> [Task prompt]
Lines in the listing below may contain the string "UnMute". Say how many do, giving only the number.

> [Records to use]
====

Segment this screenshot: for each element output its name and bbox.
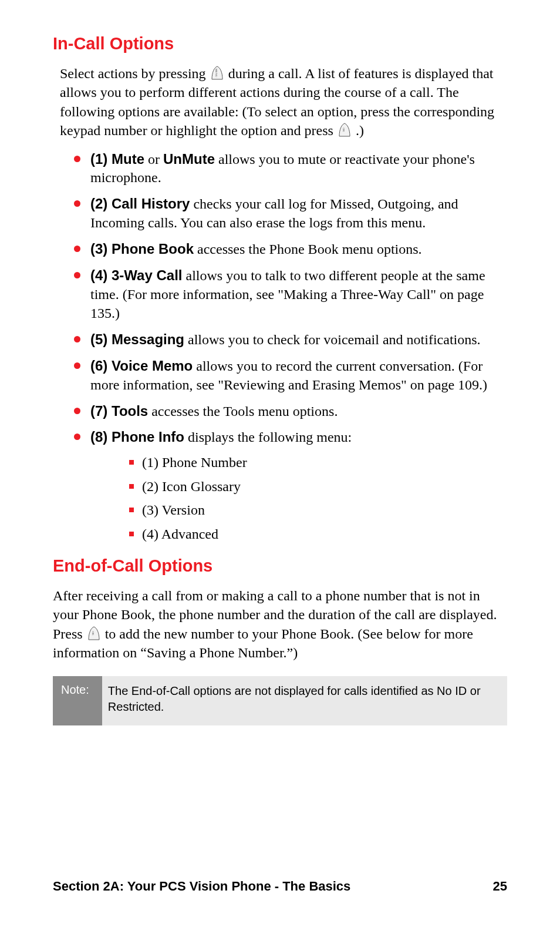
opt-title-2: UnMute: [163, 151, 215, 167]
option-list: (1) Mute or UnMute allows you to mute or…: [53, 150, 507, 543]
opt-title: (4) 3-Way Call: [90, 267, 182, 283]
list-item: (7) Tools accesses the Tools menu option…: [79, 402, 507, 421]
opt-title: (1) Mute: [90, 151, 144, 167]
note-box: Note: The End-of-Call options are not di…: [53, 676, 507, 725]
page-footer: Section 2A: Your PCS Vision Phone - The …: [53, 879, 507, 894]
opt-title: (8) Phone Info: [90, 429, 184, 445]
list-item: (3) Version: [129, 500, 507, 519]
opt-title: (6) Voice Memo: [90, 358, 193, 374]
list-item: (2) Icon Glossary: [129, 477, 507, 496]
heading-end-of-call-options: End-of-Call Options: [53, 556, 507, 576]
end-of-call-paragraph: After receiving a call from or making a …: [53, 586, 507, 663]
opt-or: or: [144, 152, 163, 167]
opt-title: (2) Call History: [90, 196, 190, 211]
list-item: (8) Phone Info displays the following me…: [79, 428, 507, 543]
opt-title: (7) Tools: [90, 403, 148, 419]
note-text: The End-of-Call options are not displaye…: [102, 676, 507, 725]
list-item: (4) Advanced: [129, 525, 507, 543]
intro-seg3: .): [356, 123, 364, 138]
opt-title: (5) Messaging: [90, 331, 184, 347]
opt-desc: displays the following menu:: [184, 429, 352, 445]
footer-page-number: 25: [493, 879, 507, 894]
eoc-seg2: to add the new number to your Phone Book…: [53, 626, 473, 660]
list-item: (1) Phone Number: [129, 453, 507, 472]
list-item: (4) 3-Way Call allows you to talk to two…: [79, 266, 507, 323]
note-label: Note:: [53, 676, 102, 725]
intro-seg1: Select actions by pressing: [60, 66, 210, 81]
opt-desc: accesses the Tools menu options.: [148, 404, 338, 419]
svg-text:MENU: MENU: [215, 69, 218, 78]
opt-desc: allows you to check for voicemail and no…: [184, 332, 481, 347]
footer-section: Section 2A: Your PCS Vision Phone - The …: [53, 879, 350, 894]
svg-text:OK: OK: [342, 128, 345, 133]
svg-text:OK: OK: [92, 631, 95, 636]
list-item: (5) Messaging allows you to check for vo…: [79, 330, 507, 350]
ok-key-icon: OK: [86, 626, 102, 641]
page: In-Call Options Select actions by pressi…: [0, 0, 560, 934]
heading-in-call-options: In-Call Options: [53, 34, 507, 53]
phone-info-sublist: (1) Phone Number (2) Icon Glossary (3) V…: [90, 453, 507, 543]
opt-desc: accesses the Phone Book menu options.: [194, 241, 422, 257]
list-item: (2) Call History checks your call log fo…: [79, 194, 507, 233]
opt-title: (3) Phone Book: [90, 241, 194, 257]
intro-paragraph: Select actions by pressing MENU during a…: [60, 64, 507, 140]
menu-key-icon: MENU: [210, 65, 225, 80]
list-item: (1) Mute or UnMute allows you to mute or…: [79, 150, 507, 188]
ok-key-icon: OK: [337, 122, 352, 137]
list-item: (6) Voice Memo allows you to record the …: [79, 357, 507, 395]
list-item: (3) Phone Book accesses the Phone Book m…: [79, 240, 507, 259]
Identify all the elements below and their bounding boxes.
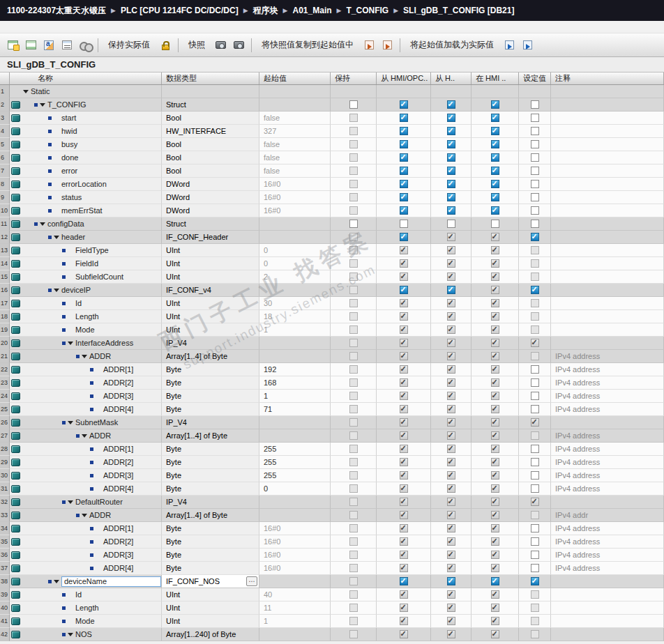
setpoint-checkbox[interactable]: [531, 551, 539, 559]
accessible-from-hmi-opc-checkbox[interactable]: [400, 233, 408, 241]
datatype-cell[interactable]: Byte: [162, 535, 259, 549]
visible-in-hmi-checkbox[interactable]: [491, 114, 499, 122]
setpoint-checkbox[interactable]: [531, 378, 539, 387]
retain-checkbox[interactable]: [349, 604, 358, 612]
row-name[interactable]: ADDR[4]: [103, 405, 133, 413]
accessible-from-hmi-opc-checkbox[interactable]: [400, 405, 408, 413]
visible-in-hmi-checkbox[interactable]: [491, 498, 499, 506]
writable-from-hmi-checkbox[interactable]: [447, 127, 455, 135]
start-value-cell[interactable]: 1: [259, 390, 331, 403]
writable-from-hmi-checkbox[interactable]: [447, 604, 455, 612]
retain-checkbox[interactable]: [349, 246, 358, 254]
retain-checkbox[interactable]: [349, 537, 358, 546]
setpoint-checkbox[interactable]: [531, 630, 539, 638]
accessible-from-hmi-opc-checkbox[interactable]: [400, 206, 408, 215]
table-row[interactable]: 19ModeUInt1: [0, 323, 664, 337]
expand-collapse-icon[interactable]: [68, 421, 73, 424]
table-row[interactable]: 14FieldIdUInt0: [0, 257, 664, 270]
datatype-cell[interactable]: UInt: [162, 244, 259, 257]
retain-checkbox[interactable]: [349, 193, 358, 201]
row-name[interactable]: ADDR[4]: [103, 564, 133, 572]
comment-cell[interactable]: IPv4 address: [551, 535, 664, 549]
insert-row-icon[interactable]: [4, 37, 21, 54]
breadcrumb-item[interactable]: 程序块: [253, 5, 278, 17]
visible-in-hmi-checkbox[interactable]: [491, 312, 499, 321]
datatype-cell[interactable]: Byte: [162, 482, 259, 496]
accessible-from-hmi-opc-checkbox[interactable]: [400, 325, 408, 334]
start-value-cell[interactable]: 0: [259, 257, 331, 270]
row-name[interactable]: hwid: [61, 127, 77, 135]
accessible-from-hmi-opc-checkbox[interactable]: [400, 180, 408, 188]
copy-snapshot-to-start-button[interactable]: 将快照值复制到起始值中: [256, 36, 359, 54]
table-row[interactable]: 7errorBoolfalse: [0, 164, 664, 178]
retain-checkbox[interactable]: [349, 590, 358, 599]
retain-lock-icon[interactable]: [157, 37, 174, 54]
comment-cell[interactable]: [551, 588, 664, 601]
row-name[interactable]: Id: [75, 299, 82, 307]
row-name[interactable]: SubnetMask: [75, 418, 118, 427]
accessible-from-hmi-opc-checkbox[interactable]: [400, 524, 408, 532]
writable-from-hmi-checkbox[interactable]: [447, 445, 455, 453]
visible-in-hmi-checkbox[interactable]: [491, 405, 499, 413]
setpoint-checkbox[interactable]: [531, 524, 539, 532]
start-value-cell[interactable]: 16#0: [259, 204, 331, 217]
snapshot-camera-icon[interactable]: [212, 37, 229, 54]
column-header-startvalue[interactable]: 起始值: [259, 72, 331, 84]
breadcrumb-item[interactable]: PLC [CPU 1214FC DC/DC/DC]: [121, 6, 239, 15]
retain-checkbox[interactable]: [349, 286, 358, 294]
start-value-cell[interactable]: 255: [259, 469, 331, 482]
start-value-cell[interactable]: [259, 85, 331, 98]
visible-in-hmi-checkbox[interactable]: [491, 259, 499, 268]
visible-in-hmi-checkbox[interactable]: [491, 577, 499, 585]
datatype-cell[interactable]: Bool: [162, 151, 259, 164]
visible-in-hmi-checkbox[interactable]: [491, 100, 499, 109]
expand-collapse-icon[interactable]: [82, 355, 87, 358]
table-row[interactable]: 18LengthUInt18: [0, 310, 664, 323]
writable-from-hmi-checkbox[interactable]: [447, 193, 455, 201]
comment-cell[interactable]: [551, 601, 664, 615]
retain-checkbox[interactable]: [349, 206, 358, 215]
start-value-cell[interactable]: false: [259, 138, 331, 151]
setpoint-checkbox[interactable]: [531, 100, 539, 109]
row-name[interactable]: ADDR[2]: [103, 458, 133, 466]
comment-cell[interactable]: IPv4 address: [551, 549, 664, 562]
expand-collapse-icon[interactable]: [40, 103, 45, 107]
retain-checkbox[interactable]: [349, 259, 358, 268]
accessible-from-hmi-opc-checkbox[interactable]: [400, 114, 408, 122]
retain-checkbox[interactable]: [349, 445, 358, 453]
table-row[interactable]: 28ADDR[1]Byte255IPv4 address: [0, 443, 664, 456]
update-interface-icon[interactable]: [77, 37, 93, 54]
start-value-cell[interactable]: 2: [259, 270, 331, 284]
datatype-cell[interactable]: IP_V4: [162, 416, 259, 429]
visible-in-hmi-checkbox[interactable]: [491, 233, 499, 241]
datatype-cell[interactable]: UInt: [162, 588, 259, 601]
column-header-in-hmi[interactable]: 在 HMI ..: [471, 72, 519, 84]
datatype-cell[interactable]: IP_V4: [162, 496, 259, 509]
writable-from-hmi-checkbox[interactable]: [447, 511, 455, 519]
column-header-comment[interactable]: 注释: [551, 72, 664, 84]
visible-in-hmi-checkbox[interactable]: [491, 246, 499, 254]
row-name[interactable]: ADDR[1]: [103, 445, 133, 453]
expand-collapse-icon[interactable]: [40, 222, 45, 226]
visible-in-hmi-checkbox[interactable]: [491, 418, 499, 427]
datatype-cell[interactable]: DWord: [162, 204, 259, 217]
table-row[interactable]: 41ModeUInt1: [0, 615, 664, 628]
column-header-from-hmi[interactable]: 从 H..: [431, 72, 471, 84]
accessible-from-hmi-opc-checkbox[interactable]: [400, 193, 408, 201]
start-value-cell[interactable]: [259, 575, 331, 588]
retain-checkbox[interactable]: [349, 378, 358, 387]
retain-checkbox[interactable]: [349, 153, 358, 162]
row-name[interactable]: ADDR: [89, 511, 111, 519]
writable-from-hmi-checkbox[interactable]: [447, 431, 455, 440]
load-start-as-actual-button[interactable]: 将起始值加载为实际值: [405, 36, 499, 54]
comment-cell[interactable]: [551, 284, 664, 297]
setpoint-checkbox[interactable]: [531, 206, 539, 215]
row-name[interactable]: Length: [75, 312, 99, 321]
datatype-cell[interactable]: HW_INTERFACE: [162, 125, 259, 138]
table-row[interactable]: 27ADDRArray[1..4] of ByteIPv4 address: [0, 429, 664, 443]
visible-in-hmi-checkbox[interactable]: [491, 352, 499, 360]
start-value-cell[interactable]: 11: [259, 601, 331, 615]
visible-in-hmi-checkbox[interactable]: [491, 551, 499, 559]
start-value-cell[interactable]: 18: [259, 310, 331, 323]
setpoint-checkbox[interactable]: [531, 617, 539, 625]
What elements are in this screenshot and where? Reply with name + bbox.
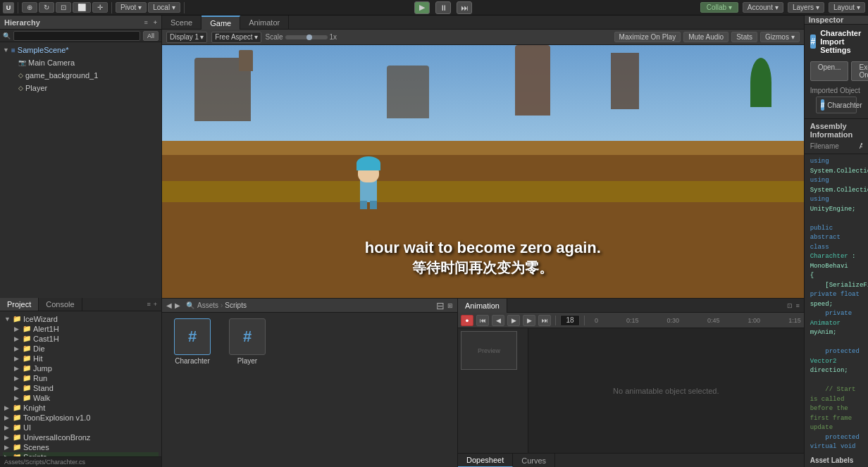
anim-play-btn[interactable]: ▶ [507, 315, 520, 326]
tab-scene[interactable]: Scene [162, 15, 202, 30]
bg-plant [750, 58, 771, 107]
rotate-tool-btn[interactable]: ↻ [39, 2, 54, 13]
folder-label-jump: Jump [33, 364, 52, 373]
folder-hit[interactable]: ▶ 📁 Hit [3, 354, 159, 363]
folder-stand[interactable]: ▶ 📁 Stand [3, 383, 159, 393]
tab-game[interactable]: Game [202, 15, 240, 30]
asset-labels: Asset Labels [805, 454, 868, 467]
rect-tool-btn[interactable]: ⬜ [73, 2, 91, 13]
hierarchy-search-input[interactable] [13, 31, 140, 41]
project-add-icon[interactable]: + [154, 301, 157, 308]
hierarchy-menu-icon[interactable]: ≡ [144, 19, 147, 26]
animation-toolbar: ● ⏮ ◀ ▶ ▶ ⏭ 18 0 0:15 0:30 0:45 1:00 [458, 313, 804, 328]
anim-prev-frame-btn[interactable]: ◀ [492, 315, 504, 326]
inspector-panel: Inspector # Charachter Import Settings O… [804, 15, 868, 467]
hierarchy-item-gamebg[interactable]: ◇ game_background_1 [0, 69, 161, 82]
maximize-btn[interactable]: Maximize On Play [614, 32, 681, 42]
fold-arrow-scenes: ▶ [4, 444, 11, 451]
breadcrumb-assets[interactable]: Assets [197, 301, 218, 309]
local-btn[interactable]: Local ▾ [148, 2, 180, 13]
ground-top [162, 141, 804, 155]
anim-object-panel: Preview [458, 328, 528, 453]
code-blank-1 [810, 214, 862, 224]
inspector-title: # Charachter Import Settings [805, 25, 868, 58]
code-brace-open: { [810, 271, 862, 281]
transform-tool-btn[interactable]: ⊕ [22, 2, 37, 13]
anim-tab-controls: ⊡ ≡ [783, 302, 803, 309]
code-line-3: using UnityEngine; [810, 195, 862, 214]
hierarchy-item-player[interactable]: ◇ Player [0, 82, 161, 94]
folder-label-stand: Stand [33, 384, 54, 392]
exec-order-btn[interactable]: Execution Orde [851, 61, 868, 81]
folder-icewizard[interactable]: ▼ 📁 IceWizard [3, 314, 159, 324]
anim-prev-key-btn[interactable]: ⏮ [476, 315, 489, 326]
tab-animator[interactable]: Animator [240, 15, 289, 30]
folder-icon-scenes: 📁 [13, 443, 21, 451]
pivot-btn[interactable]: Pivot ▾ [116, 2, 147, 13]
file-nav-fwd[interactable]: ▶ [175, 301, 180, 309]
tab-animation[interactable]: Animation [458, 299, 507, 313]
hierarchy-item-maincamera[interactable]: 📷 Main Camera [0, 56, 161, 69]
breadcrumb-scripts[interactable]: Scripts [225, 301, 247, 309]
folder-toonexplosion[interactable]: ▶ 📁 ToonExplosion v1.0 [3, 413, 159, 423]
player-name: Player [25, 84, 47, 92]
folder-ui[interactable]: ▶ 📁 UI [3, 423, 159, 432]
folder-knight[interactable]: ▶ 📁 Knight [3, 403, 159, 413]
anim-time-labels: 0 0:15 0:30 0:45 1:00 1:15 [595, 317, 801, 324]
hierarchy-all-btn[interactable]: All [143, 31, 159, 41]
bg-ruin-2 [387, 66, 429, 118]
display-select[interactable]: Display 1 ▾ [166, 32, 207, 43]
obj-hash-icon: # [821, 99, 825, 111]
collab-btn[interactable]: Collab ▾ [700, 2, 738, 13]
account-btn[interactable]: Account ▾ [743, 2, 783, 13]
folder-jump[interactable]: ▶ 📁 Jump [3, 363, 159, 373]
anim-maximize-icon[interactable]: ⊡ [787, 302, 793, 309]
folder-run[interactable]: ▶ 📁 Run [3, 373, 159, 383]
tab-project[interactable]: Project [0, 298, 39, 311]
project-menu-icon[interactable]: ≡ [147, 301, 150, 308]
folder-die[interactable]: ▶ 📁 Die [3, 344, 159, 354]
hierarchy-panel: Hierarchy ≡ + 🔍 All ▼ ≡ SampleScene* 📷 [0, 15, 162, 298]
hierarchy-item-samplescene[interactable]: ▼ ≡ SampleScene* [0, 44, 161, 56]
mute-btn[interactable]: Mute Audio [683, 32, 728, 42]
layers-btn[interactable]: Layers ▾ [788, 2, 824, 13]
fold-arrow-stand: ▶ [14, 385, 21, 392]
folder-scenes[interactable]: ▶ 📁 Scenes [3, 442, 159, 452]
code-line-6: private Animator myAnim; [810, 309, 862, 338]
open-btn[interactable]: Open... [810, 61, 849, 81]
folder-walk[interactable]: ▶ 📁 Walk [3, 393, 159, 403]
file-nav-back[interactable]: ◀ [166, 301, 172, 309]
scale-bar[interactable] [285, 35, 328, 39]
anim-next-frame-btn[interactable]: ▶ [523, 315, 535, 326]
tab-console[interactable]: Console [39, 298, 82, 311]
gamebg-name: game_background_1 [25, 71, 98, 80]
scale-tool-btn[interactable]: ⊡ [56, 2, 71, 13]
tab-curves[interactable]: Curves [513, 454, 555, 467]
gizmos-btn[interactable]: Gizmos ▾ [760, 32, 800, 42]
anim-menu-icon[interactable]: ≡ [795, 302, 799, 309]
pause-btn[interactable]: ⏸ [435, 1, 451, 14]
file-item-player[interactable]: # Player [223, 318, 272, 365]
folder-cast1h[interactable]: ▶ 📁 Cast1H [3, 334, 159, 344]
game-toolbar-right: Maximize On Play Mute Audio Stats Gizmos… [614, 32, 800, 42]
game-toolbar: Display 1 ▾ Free Aspect ▾ Scale 1x Maxim… [162, 30, 804, 45]
file-grid-icon[interactable]: ⊞ [447, 302, 453, 309]
hierarchy-add-icon[interactable]: + [154, 19, 157, 26]
file-item-charachter[interactable]: # Charachter [168, 318, 217, 365]
aspect-select[interactable]: Free Aspect ▾ [211, 32, 261, 43]
step-btn[interactable]: ⏭ [457, 1, 472, 14]
play-btn[interactable]: ▶ [414, 1, 430, 14]
fold-arrow-alert1h: ▶ [14, 325, 21, 332]
anim-next-key-btn[interactable]: ⏭ [538, 315, 551, 326]
tab-dopesheet[interactable]: Dopesheet [458, 454, 513, 467]
anim-frame-input[interactable]: 18 [560, 315, 580, 326]
layout-btn[interactable]: Layout ▾ [829, 2, 865, 13]
filename-row: Filename Assembly-CSharp.dll [810, 142, 862, 151]
stats-btn[interactable]: Stats [731, 32, 757, 42]
folder-universalicon[interactable]: ▶ 📁 UniversalIconBronz [3, 432, 159, 442]
folder-alert1h[interactable]: ▶ 📁 Alert1H [3, 324, 159, 334]
animation-tabs: Animation ⊡ ≡ [458, 299, 804, 313]
anim-add-key-btn[interactable]: ● [461, 315, 473, 326]
move-tool-btn[interactable]: ✛ [92, 2, 108, 13]
subtitle-chinese: 等待时间再次变为零。 [162, 259, 804, 277]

====

> [Solution for this task]
3